Sur la dernière édition, nous avions dû affronter une tempête de neige qui nous avait fait perdre beaucoup de public. Ce changement de date tient compte des conditions climatiques mais aussi de la durée, plus longue, des journées… Nous avons construit une Biennale très décentralisée, très territoriale : de fait, le public peut se rendre dans différents endroits de la cité ou dans l’agglomération. L’idée était donc de rendre plus agréable ces différents mouvements entre les différents lieux de la Biennale. Dès que la lumière apparaît et que les jours augmentent, la ville devient plus lumineuse, plus agréable et la découverte des expos le devient aussi. On se promène plus facilement quand il fait encore jour. Comme nous accueillons également beaucoup de publics scolaires se déplaçant en bus, il fallait aussi sécuriser ces transports plus délicats en cas de fort enneigement.

Ce changement de date a-t-il modifié l’organisation de l’événement ?
Pas réellement. J’espère que cela va simplifier notre organisation. On se pose moins de question sur le chauffage par exemple.

Pourquoi ne pas l’avoir fait avant ?
En fait, nous pensions depuis 2006 à ce changement. Il faut savoir qu’un tel déplacement de date nécessite de prendre un compte tout un tas de paramètres internes à la ville : vacances scolaires, programmation de festivals, disponibilités des lieux et des services, etc., mais aussi extérieurs : programmation internationale, vacances universitaires… Une fois qu’on a bien pris en compte toutes ces données, quelques rares dates se dégagent qu’il faut ensuite saisir.
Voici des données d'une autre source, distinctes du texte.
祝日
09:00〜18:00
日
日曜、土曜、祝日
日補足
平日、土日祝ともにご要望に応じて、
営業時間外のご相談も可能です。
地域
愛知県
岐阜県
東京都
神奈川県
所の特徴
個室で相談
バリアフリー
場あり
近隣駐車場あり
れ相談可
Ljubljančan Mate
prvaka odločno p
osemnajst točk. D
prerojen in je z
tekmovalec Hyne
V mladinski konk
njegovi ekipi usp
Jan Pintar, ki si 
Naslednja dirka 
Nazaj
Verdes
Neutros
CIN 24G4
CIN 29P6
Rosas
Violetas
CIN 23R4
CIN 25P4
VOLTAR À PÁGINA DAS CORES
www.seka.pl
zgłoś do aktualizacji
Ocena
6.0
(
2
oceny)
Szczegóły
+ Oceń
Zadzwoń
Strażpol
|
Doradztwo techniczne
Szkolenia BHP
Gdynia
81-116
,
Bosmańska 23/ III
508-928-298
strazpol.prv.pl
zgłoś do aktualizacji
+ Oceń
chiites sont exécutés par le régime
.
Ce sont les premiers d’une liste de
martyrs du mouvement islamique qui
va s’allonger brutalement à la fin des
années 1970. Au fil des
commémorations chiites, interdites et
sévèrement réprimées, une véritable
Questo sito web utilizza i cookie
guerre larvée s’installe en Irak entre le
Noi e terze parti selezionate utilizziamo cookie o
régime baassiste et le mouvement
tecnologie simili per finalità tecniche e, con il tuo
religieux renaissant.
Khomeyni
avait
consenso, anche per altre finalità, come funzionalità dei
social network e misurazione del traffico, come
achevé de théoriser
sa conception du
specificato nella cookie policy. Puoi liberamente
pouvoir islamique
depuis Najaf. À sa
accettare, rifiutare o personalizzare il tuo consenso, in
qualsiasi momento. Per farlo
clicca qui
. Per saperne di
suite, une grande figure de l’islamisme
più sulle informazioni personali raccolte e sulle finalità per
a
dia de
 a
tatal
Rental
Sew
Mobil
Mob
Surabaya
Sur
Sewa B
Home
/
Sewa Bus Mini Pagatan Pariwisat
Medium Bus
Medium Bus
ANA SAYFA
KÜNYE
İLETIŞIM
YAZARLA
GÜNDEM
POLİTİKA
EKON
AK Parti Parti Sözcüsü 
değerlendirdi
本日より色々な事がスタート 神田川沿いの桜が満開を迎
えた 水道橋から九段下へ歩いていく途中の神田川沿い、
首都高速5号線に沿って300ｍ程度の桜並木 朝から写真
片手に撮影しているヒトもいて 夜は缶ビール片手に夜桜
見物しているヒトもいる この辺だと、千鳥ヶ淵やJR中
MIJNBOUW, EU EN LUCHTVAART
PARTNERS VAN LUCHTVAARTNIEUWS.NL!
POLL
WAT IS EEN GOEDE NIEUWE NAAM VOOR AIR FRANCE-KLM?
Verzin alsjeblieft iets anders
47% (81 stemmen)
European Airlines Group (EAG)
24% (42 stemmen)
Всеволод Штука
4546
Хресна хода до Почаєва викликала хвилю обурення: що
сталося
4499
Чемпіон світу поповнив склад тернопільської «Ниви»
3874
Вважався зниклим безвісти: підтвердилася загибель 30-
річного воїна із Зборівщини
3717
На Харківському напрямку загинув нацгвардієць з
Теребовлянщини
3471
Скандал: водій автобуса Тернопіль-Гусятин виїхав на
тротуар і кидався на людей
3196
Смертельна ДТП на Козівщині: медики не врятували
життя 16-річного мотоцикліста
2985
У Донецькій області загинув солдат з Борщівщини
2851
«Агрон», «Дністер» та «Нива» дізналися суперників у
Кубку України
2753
Nous avons vu cette petite fenêtre de tir que nous avons saisie.

Ce sera votre…
Quatrième Biennale.

Qu’est-ce qui a le plus changé depuis votre première Biennale ?
J’ai exposé, une première fois, en tant que professionnel en 2004 à la Biennale. Depuis cette date, ce qui a réellement changé, je crois, concerne notre position sur la question de la relation entre la prospective dans le design et le monde de l’entreprise : cela s’est imposé au cœur de nos dernières préoccupations. Ce n’était pas forcément le cas avant, pour cause. Aujourd’hui, c’est devenu son identité forte.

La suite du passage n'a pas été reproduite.